++++ Given records ++++

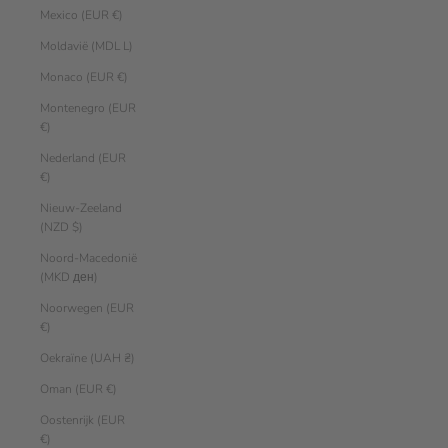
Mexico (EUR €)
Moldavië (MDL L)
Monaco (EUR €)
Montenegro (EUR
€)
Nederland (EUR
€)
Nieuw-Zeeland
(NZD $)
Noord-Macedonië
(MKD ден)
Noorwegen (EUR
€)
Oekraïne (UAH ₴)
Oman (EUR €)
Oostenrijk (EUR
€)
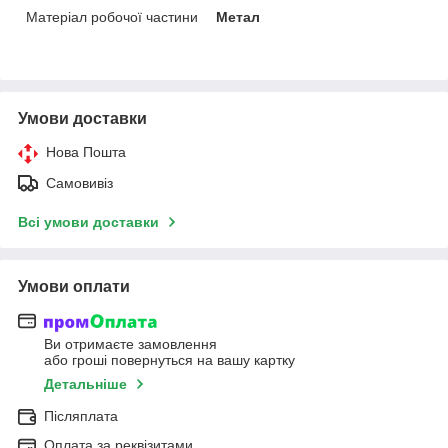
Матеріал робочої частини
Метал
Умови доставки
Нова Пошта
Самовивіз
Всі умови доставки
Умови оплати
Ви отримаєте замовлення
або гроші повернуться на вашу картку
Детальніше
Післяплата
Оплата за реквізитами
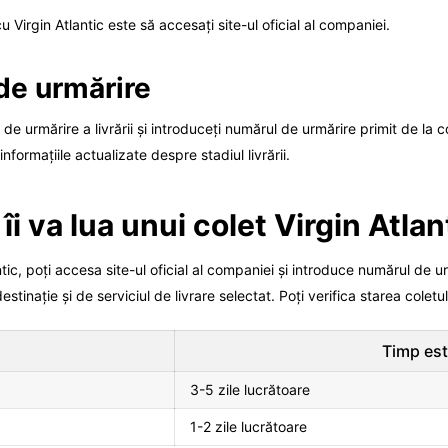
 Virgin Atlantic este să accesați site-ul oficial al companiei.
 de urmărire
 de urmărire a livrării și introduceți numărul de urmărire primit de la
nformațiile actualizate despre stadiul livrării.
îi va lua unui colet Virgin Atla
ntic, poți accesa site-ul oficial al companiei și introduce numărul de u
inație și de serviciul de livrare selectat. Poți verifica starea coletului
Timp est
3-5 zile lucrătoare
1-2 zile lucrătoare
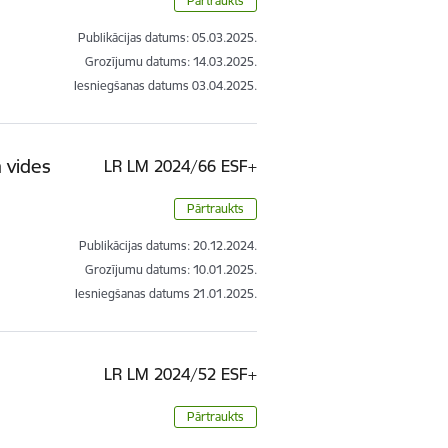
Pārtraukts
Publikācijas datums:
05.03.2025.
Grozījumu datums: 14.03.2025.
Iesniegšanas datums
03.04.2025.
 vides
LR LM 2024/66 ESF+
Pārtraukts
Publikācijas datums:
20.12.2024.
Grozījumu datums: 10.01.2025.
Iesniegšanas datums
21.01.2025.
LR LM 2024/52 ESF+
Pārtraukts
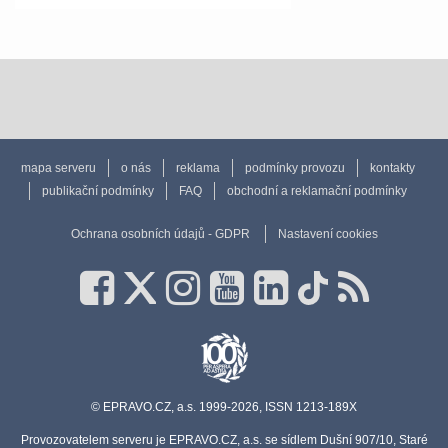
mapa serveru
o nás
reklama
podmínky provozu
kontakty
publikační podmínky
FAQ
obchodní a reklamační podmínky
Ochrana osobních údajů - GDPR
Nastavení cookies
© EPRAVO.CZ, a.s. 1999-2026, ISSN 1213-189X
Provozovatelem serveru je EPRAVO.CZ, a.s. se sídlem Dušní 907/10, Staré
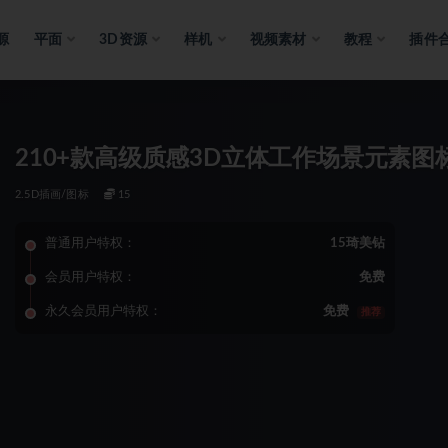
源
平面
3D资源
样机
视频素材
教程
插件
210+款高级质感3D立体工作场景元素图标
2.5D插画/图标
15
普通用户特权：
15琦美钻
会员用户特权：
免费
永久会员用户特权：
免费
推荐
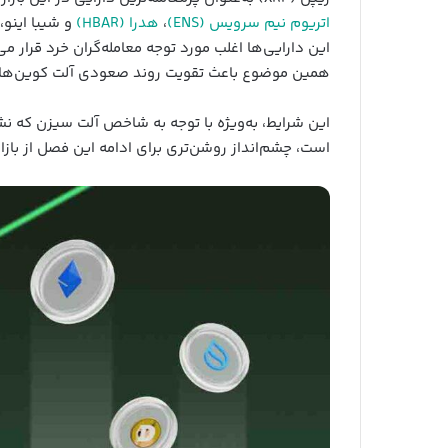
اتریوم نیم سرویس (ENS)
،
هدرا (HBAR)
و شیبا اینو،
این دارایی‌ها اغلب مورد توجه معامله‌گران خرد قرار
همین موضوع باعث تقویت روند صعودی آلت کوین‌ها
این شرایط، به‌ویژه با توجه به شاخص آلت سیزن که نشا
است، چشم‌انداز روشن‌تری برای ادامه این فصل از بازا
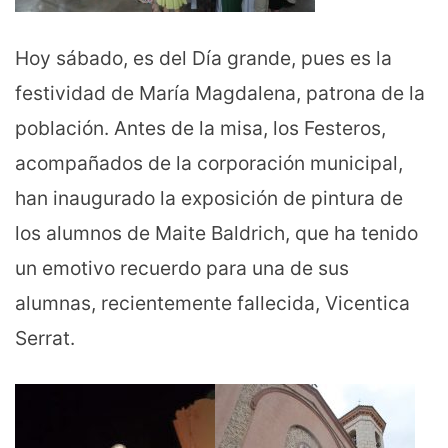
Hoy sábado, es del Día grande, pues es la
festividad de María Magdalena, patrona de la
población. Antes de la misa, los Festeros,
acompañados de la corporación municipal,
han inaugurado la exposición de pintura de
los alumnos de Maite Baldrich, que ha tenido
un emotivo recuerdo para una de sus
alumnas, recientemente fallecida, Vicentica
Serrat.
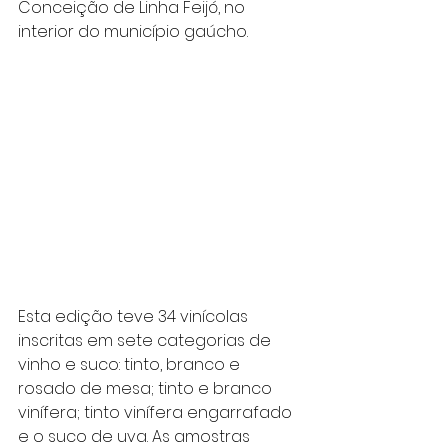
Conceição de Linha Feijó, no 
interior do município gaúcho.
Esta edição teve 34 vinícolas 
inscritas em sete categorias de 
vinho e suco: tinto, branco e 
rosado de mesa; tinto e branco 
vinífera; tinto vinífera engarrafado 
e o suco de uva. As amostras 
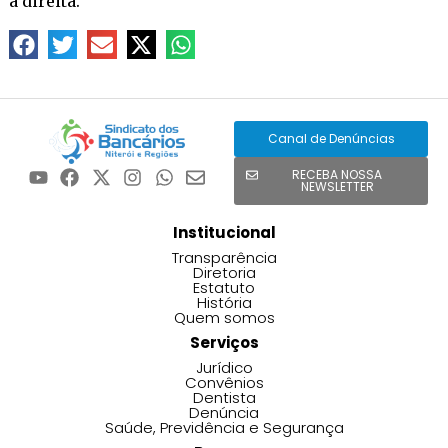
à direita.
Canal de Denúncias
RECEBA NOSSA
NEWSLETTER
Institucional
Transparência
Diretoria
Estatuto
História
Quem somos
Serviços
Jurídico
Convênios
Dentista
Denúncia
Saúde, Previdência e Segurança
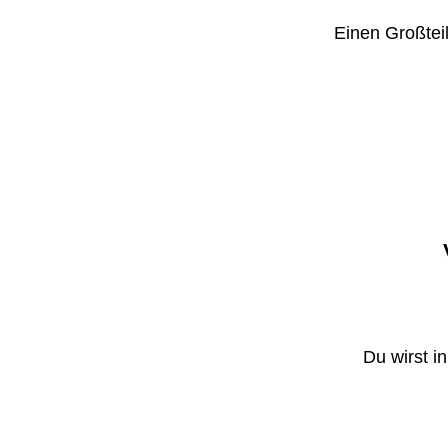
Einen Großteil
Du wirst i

++++

(Task item) From the data above, copy out every line with the string "lucrătoare" in it.

(Output for this exercise)
3-5 zile lucrătoare
1-2 zile lucrătoare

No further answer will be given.